The degree of incredibly specific knowledge and detail and structure apparent in these generated images, given the terse and obscure text that prompted them, is almost beyond belief. There’s a lot one might quibble with (and I’ll get to the quibbling soon) but being able to go from those 8 words to these pictures is unequivocally a remarkable achievement.

I’ve harped on many times before about our metastasising theory of mind, the human tendency to impute understanding and knowledge and agency to ML systems — and to everything else — and it’s really hard to avoid doing that when faced with something like MidJourney. Holy shit, it knows what a Clanger is! It knows what fascism is! It can design uniforms for fascist Clangers!

Of course, it knows nothing of the kind.

But what it does know, or at least encode, is in some ways even more remarkable: it makes a surprisingly decent attempt to map the space of human images, or anyway some culturally-localised portion of that space, complete with an index of conceptual and linguistic landmarks with which to navigate that space. These landmarks can be extremely precise, and also bonkers.

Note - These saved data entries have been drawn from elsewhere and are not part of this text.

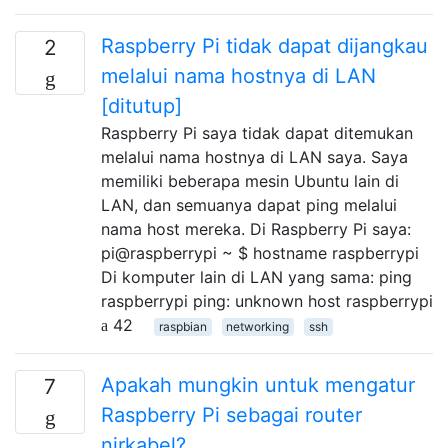
Raspberry Pi tidak dapat dijangkau
2
melalui nama hostnya di LAN
[ditutup]
Raspberry Pi saya tidak dapat ditemukan
melalui nama hostnya di LAN saya. Saya
memiliki beberapa mesin Ubuntu lain di
LAN, dan semuanya dapat ping melalui
nama host mereka. Di Raspberry Pi saya:
pi@raspberrypi ~ $ hostname raspberrypi
Di komputer lain di LAN yang sama: ping
raspberrypi ping: unknown host raspberrypi
42
raspbian
networking
ssh
Apakah mungkin untuk mengatur
7
Raspberry Pi sebagai router
nirkabel?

Lee Miller accidentally shooting Man Ray in the foot with a speargun

I find this set of images in particular utterly dazzling, and I’d urge you to take a moment to appreciate the wonder of them. Obviously — obviously — they don’t actually show the requested thing at all. Every individual detail is wrong and the different parts of each picture mostly don’t add up. You can see at least some of the sources and some of the joins. And yet they capture the spirit of the prompt perfectly. There’s an alignment of preoccupations, perhaps, a shared corner of the manifold.3

a disquieting sense of being surreptitiously observed by sinister ducks, as painted by rene magritte

MidJourney has an excellent grasp of some visual and artistic styles. It also has a fine eye for cliché and a hackneyed sense of composition. We might speculate that stock photos and hackwork commercial art feature heavily in its training set — there are just so many humdrum images out there, how could the model fail to pick up a few banal habits?

at the tombstone saloon bar wyatt earp decides it’s time to open another bottle of coca cola

Because images are, a lot of the time, structurally related to the physical world, or at least informed by our experience of it, there’s a sort of loose correlation between having a map of the space of images and having a map of reality, but it’s extremely fucking loose. And the waypoints for the two are often not in sync.

Images are all surface, and MidJourney is nothing if not superficial. It struggles with physical structure, with perspective, with physiology and anatomy. As with drag, the hands and feet give it away. It struggles with text. Its domain is the pictorial, not the material or orthographic — but it also has no explicit grasp of pictorial structure. A colleague tried to browbeat it into particular layouts, specifying things in the background or foreground, things to one side or in corners of the frame; almost entirely in vain. The model doesn’t put things in the middle because you tell it to, but because that’s how things tend to be done.

Realistic high angle photographic still from a CCTV of a very cramped riotous office party in a small room. Boris Johnson, wearing a tinsel scarf, is visible in the background. He is raising his glass and shouting

The ethics of all this are, of course, an absolute goatfuck of biblical proportions. The training data is appropriated wholesale with nary a thought of consent. Its usage tramples all over the employment prospects of talented creators. The model thinks nothing of fabricating evidence of wrongdoing. The image above4 wouldn’t pass the most basic forensic examination, but nobody would bat an eyelid if it was printed on the front page of tomorrow’s Metro. And sure, that’s partly because everyone seeing it would recognise the truth of what it portrays, even if that portrayal is literally false. But isn’t that the essence of propaganda?

Anyway, MidJourney is fun. You should give it a whirl. Something to play with as the world burns down around us.